Simplicity and Strictness

As a general rule, the stricter your application is, the simpler it is to write.

For example, imagine a program that accepts only the numbers 1 and 2 as input and rejects everything else. Even a tiny variation in the input, like adding a space before or after “1” would cause the program to throw an error. That would be very “strict” and extremely simple to write. All you’d have to do is check, “Did they enter exactly 1 or exactly 2? If not, throw an error.”

In most situations, though, such a program would be so strict as to be impractical. If the user doesn’t know the exact format you expect your input in, or if they accidentally hit the spacebar or some other key when entering a number, the program will frustrate the user by not “doing what they mean.”

That’s a case where there is a trade-off between simplicity (strictness) and usability. Not all cases of strictness have that trade-off, but many do. If I allow the user to type in 1, One, or " 1" as input, that allows for a lot more user mistakes and makes life easier for them, but also adds code and complexity to my program. Less-strict programs often take more code than strict ones, which is really directly where the complexity comes from.

(By the way, if you’re writing frameworks or languages for programmers, one of the best things you can do is make this type of “non-strictness” as simple as possible, to eliminate the trade-off between usability and complexity, and let them have the best of both worlds.)

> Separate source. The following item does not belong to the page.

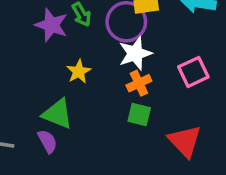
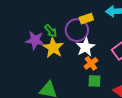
yellow star: (79, 72) -> (53, 48), moved, size x1.5

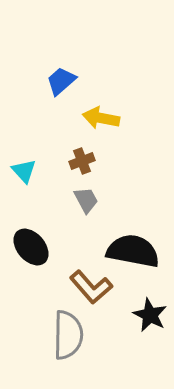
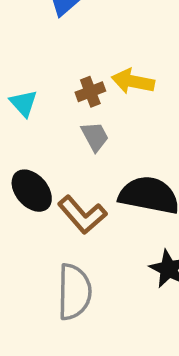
yellow arrow: (101, 118) -> (133, 81), moved
brown L-shape: (91, 287) -> (82, 215), moved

Of course, on the other side of things, if I allowed the user to type in O1n1e1 and still have that be accepted as “1”, that would just add needless complexity to my code. We have to be more strict than that.

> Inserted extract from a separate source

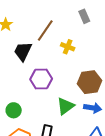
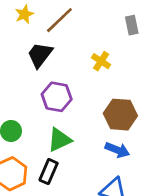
brown line: (45, 30) -> (59, 20), moved
green triangle: (65, 106) -> (59, 140), moved

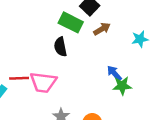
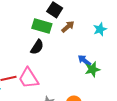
black semicircle: (60, 47) -> (37, 47), turned -126
pink trapezoid: (43, 82) -> (29, 78), turned 60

Strictness is mostly about what input you allow, like the examples above. I suppose in some applications (like, say, a SOAP library), you could have output strictness, too–output that always conforms to a particular, exact standard. But usually, it’s about what input you accept and what input causes an error.

Probably the best-known strictness disaster is HTML. It wasn’t designed to be very strict in the beginning, and as it grew over the years, processing it became a nightmare for the designers of web browsers. Of course, it was eventually standardized, but by that time most of the HTML out there was pretty horrific, and still is. And because it wasn’t strict from the beginning, now nobody can break backwards compatibility and make it strict.

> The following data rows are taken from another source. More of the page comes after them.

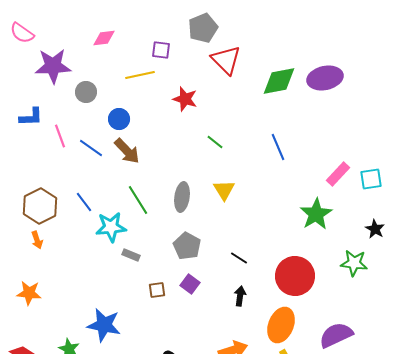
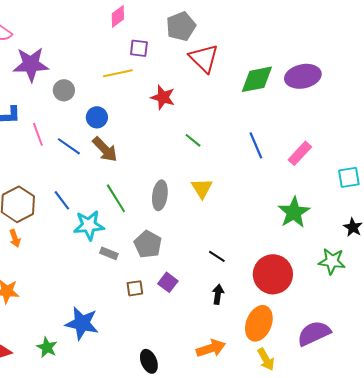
pink diamond: (104, 38) -> (118, 16), moved, turned -30
pink rectangle: (338, 174) -> (300, 153), moved
gray pentagon: (187, 246) -> (148, 244), moved

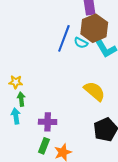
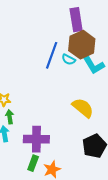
purple cross: (48, 122) -> (36, 139), size x1.4

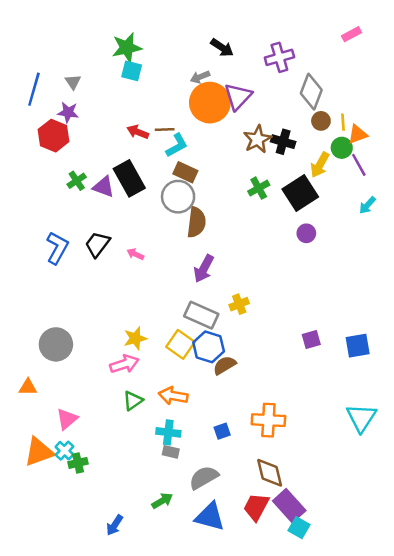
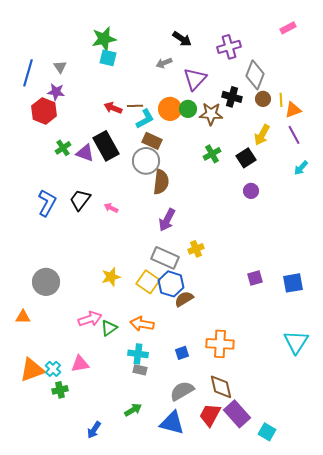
orange circle: (210, 103) -> (170, 109), moved, size x0.7
brown star: (257, 139) -> (211, 114), turned 30
black cross: (283, 142) -> (232, 97), moved
green circle: (342, 148) -> (188, 109), moved
black square: (300, 193) -> (246, 158), size x0.7
pink arrow: (124, 364) -> (90, 319), moved
pink triangle: (67, 419) -> (80, 364), moved, turned 30
green cross: (78, 463) -> (60, 390), moved
gray semicircle: (204, 478) -> (182, 391), moved
cyan square: (299, 528) -> (267, 432), moved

Some people argue that HTML is commonly used because it’s not strict. That the non-strictness of its design makes it popular. That if web browsers had always just thrown an error instead of accepting invalid HTML, somehow people would not have used HTML.

That is a patently ridiculous argument. Imagine a restaurant where the waiter could never say, “Oh, we don’t have that.” So I ask for a “fresh chicken salad”, and I get a live chicken, because that’s “the closest they have.” I would get pretty frustrated with that restaurant. Similarly, if I tell the web browser to do something, and instead of throwing an error it tries to guess what I meant, I get frustrated with the web browser. It can be pretty hard to figure out why my page “doesn’t look right”, now.

So why didn’t the browser just tell me I’d done something wrong, and make life easy for me? Well, because HTML is so un-strict that it’s impossible for the web browser to know that I have done something wrong! It just goes ahead and drops a live chicken on my table without any lettuce.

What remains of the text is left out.